AllMarket Outlook
logoArgusMay 22, 2023

Daily Spotlight: Stocks May Take Off Post Rate-Hike Cycle

Market Outlook
Bearish - Short term

The Fed's rate-hike cycle of 2022-23 may be over. Between March 2022 and May 2023, the Fed hiked rates 10 times. Compared with recent rate-hiking periods, the cycle was shorter than average and packed in a larger average cumulative hike. We count seven meaningful rate-hiking periods since 1980. Over most of them, stocks absorbed and adjusted to higher rates without much turmoil. Relatively speaking, several rate cycles from 1980 through 2020 required only modest tweaks by the Fed. The stock market struggled during the 2022-23 rate cycle mainly because the Fed's actions were intense, in response to inflation that took over like a wild fire. One positive from past rate-hiking cycles is that when they are over, the stock market usually is in a good mood. We studied stock-market performance during the seven periods of rising federal funds rates since 1980. These occurred in 1983-84, 1988-89, 1993-95, 1999-2000, 2004-06, 2016-19 and 2022-23. On average, these periods lasted about 18 months. The average change over the cycle was a cumulative hike of 320 basis points.
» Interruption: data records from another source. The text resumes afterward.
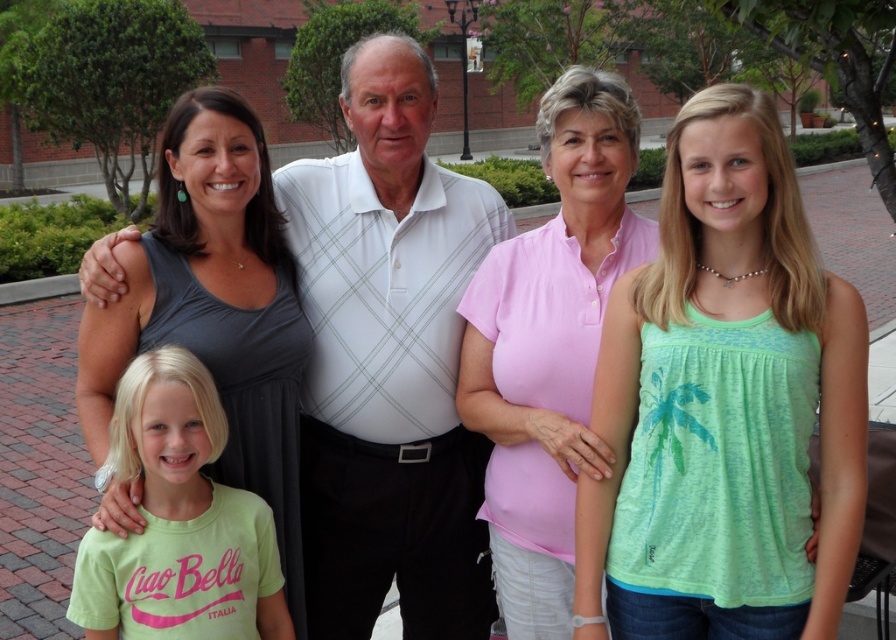 You are a photographer trying to capture a group photo of the gray matte tank top at left and the green cotton shirt at lower left. Which one is positioned to the right of the other?

The gray matte tank top at left is positioned on the right side of green cotton shirt at lower left.

You are a photographer trying to capture the group of people in the scene. You notice two specific points marked at coordinates point (669, 266) and point (160, 412). Which of these points is nearer to your camera lens?

Point (669, 266) is closer to the camera than point (160, 412).

You are a photographer trying to capture a group photo of the green fabric tank top at center and the green cotton shirt at lower left. Which person should you focus on first to ensure they are in the frame?

The green fabric tank top at center is much taller than the green cotton shirt at lower left, so you should focus on the green fabric tank top at center first to ensure they are in the frame. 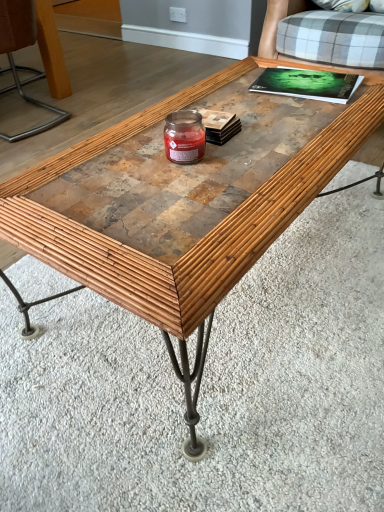 Identify the location of wooden chair leg at upper left. (21, 48).

Describe the element at coordinates (21, 48) in the screenshot. I see `wooden chair leg at upper left` at that location.

At what (x,y) coordinates should I click in order to perform the action: click on wooden chair leg at upper left. Please return your answer as a coordinate pair (x, y). This screenshot has width=384, height=512. Looking at the image, I should click on (21, 48). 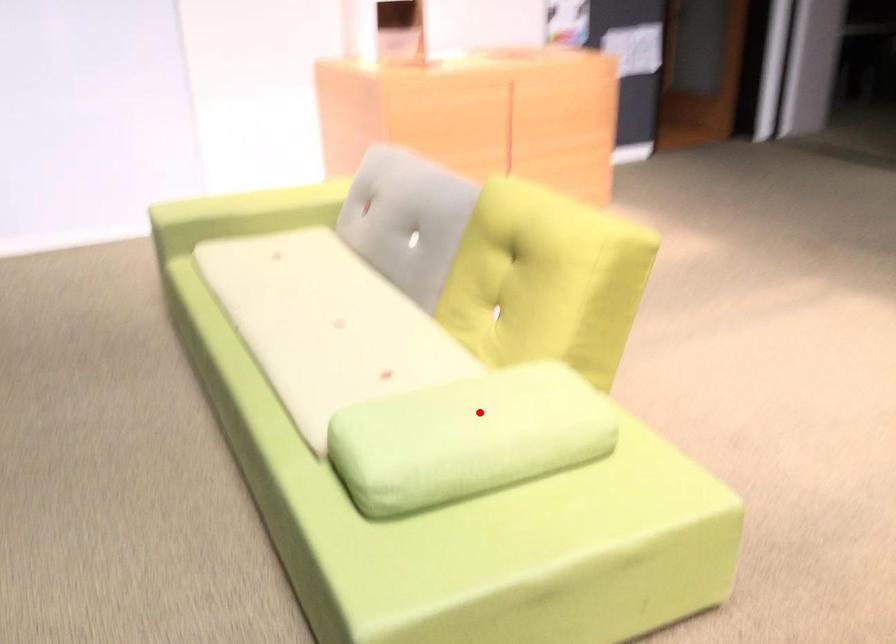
The fed funds rate at the end of the cycle averaged 6.7%, well above the 4.5% average federal funds rate since 1980. So then what happens? Our study found that stocks generally perform well once the rate cycle ends. The average performance for the S&P 500 in the six months after the end of rate-hike cycle was 11.6%, which translates to an annualized return of 23.0%. Among the prior six cycles, stocks declined only once over the following six months; that was in 1999-2000, ahead of the "dot-com" implosion. The market's big sigh of relief when the Fed is finished, it seems, puts powerful wind in the sails of the stock market.